Self-healing fleets: design for absence

The standard you are held to

A professional install runs unattended for weeks. Nobody reboots anything. Every recovery you would perform by hand must be performed by the device itself — you design for your own absence.

The five layers (from production)

Our data-center fleet firmware ships five recovery layers; use them as your checklist:

WiFi watchdog — no connectivity for 5 minutes → reboot. Catches router reboots, DHCP hiccups, radio wedges.
HTTP fail-counter — N consecutive failed posts → reboot. The network can be "up" while the path to your server is not.
Stuck-state recovery — anomaly score pegged for 10 minutes → re-baseline automatically. A rearranged room must not alarm forever.
Scheduled reboot — every 12 hours, unconditionally. Clears slow leaks and wedged drivers before they matter. Unglamorous; extremely effective.
Dead-man on the server — the fleet dashboard alerts when a device stops reporting. Silence is a signal; someone must own it.

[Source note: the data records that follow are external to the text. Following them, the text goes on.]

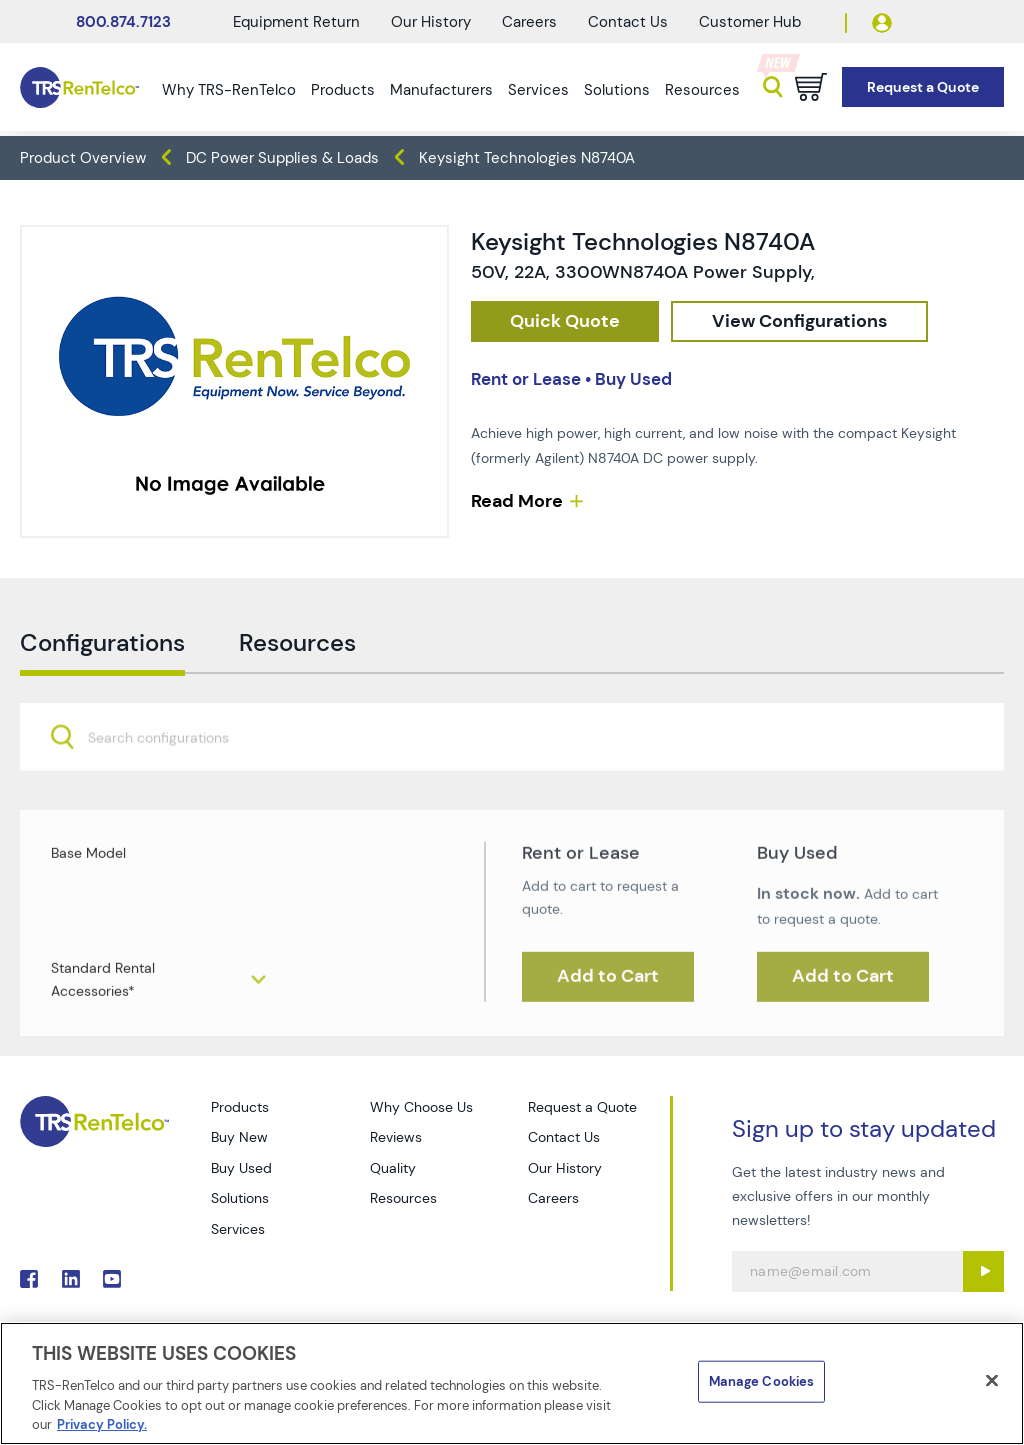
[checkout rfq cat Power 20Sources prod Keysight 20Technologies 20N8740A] (565, 322)
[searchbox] (170, 784)
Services (538, 90)
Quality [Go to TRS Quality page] (393, 1168)
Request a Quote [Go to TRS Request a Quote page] (582, 1107)
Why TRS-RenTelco (229, 90)
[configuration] (799, 322)
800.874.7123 (123, 22)
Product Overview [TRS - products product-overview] (83, 158)
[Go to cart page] (811, 87)
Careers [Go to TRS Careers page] (553, 1198)
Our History (431, 22)
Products (343, 90)
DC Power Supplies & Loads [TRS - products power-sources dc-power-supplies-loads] (282, 158)
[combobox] (512, 783)
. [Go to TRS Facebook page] (29, 1279)
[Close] (992, 1381)
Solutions (617, 90)
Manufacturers (441, 90)
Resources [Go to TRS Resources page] (403, 1198)
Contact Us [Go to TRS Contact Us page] (564, 1137)
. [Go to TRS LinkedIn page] (71, 1279)
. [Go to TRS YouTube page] (112, 1279)
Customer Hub (750, 22)
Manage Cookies (762, 1381)
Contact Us (628, 22)
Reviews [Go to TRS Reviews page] (396, 1137)
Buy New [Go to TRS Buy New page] (239, 1137)
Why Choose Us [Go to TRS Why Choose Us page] (421, 1107)
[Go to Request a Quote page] (923, 87)
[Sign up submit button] (983, 1271)
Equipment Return (296, 22)
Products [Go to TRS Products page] (240, 1107)
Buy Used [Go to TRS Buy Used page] (241, 1168)
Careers (529, 22)
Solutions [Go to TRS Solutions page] (240, 1198)
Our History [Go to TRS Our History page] (565, 1168)
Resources (702, 90)
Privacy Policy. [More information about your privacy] (102, 1424)
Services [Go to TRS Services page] (238, 1229)
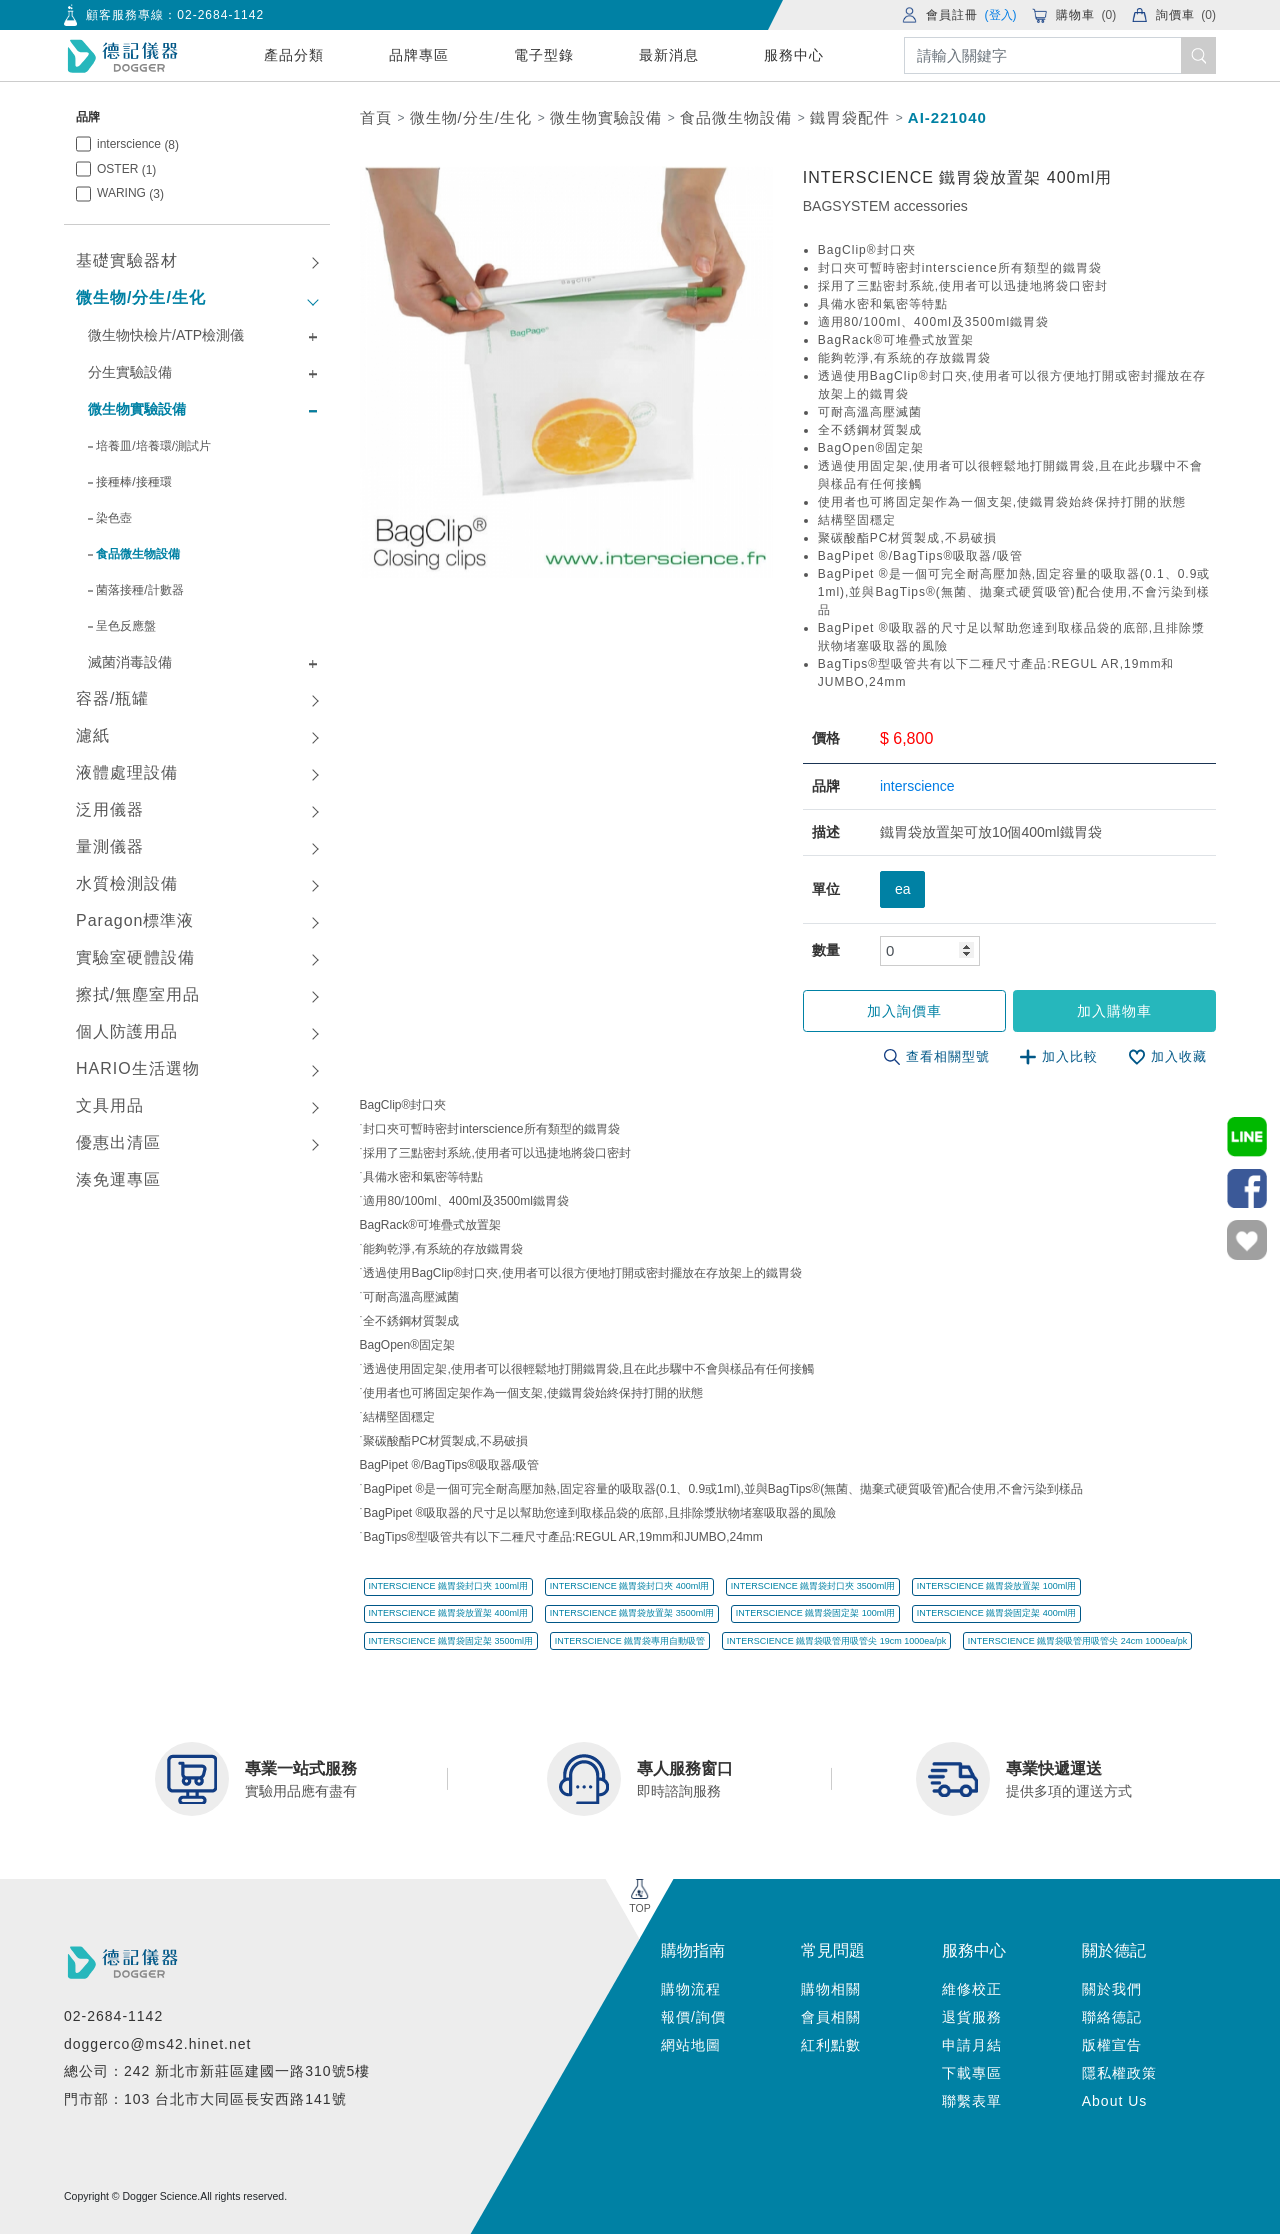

Plus the bridge for gaps: an in-RAM ring buffer holds the last frames through WiFi outages, so short blips lose nothing.

Telemetry that answers "why"

Ship the boot reason with every report (esp_reset_reason()): BROWNOUT means bad power at that socket, WDT means firmware wedging, EXT means a human unplugged it. A fleet's reset-reason histogram diagnoses sites from your desk.

The discipline

Every time you fix a device by hand, ask: which layer should have caught this? Add it to the firmware, not to your calendar. Fleets scale; visits do not.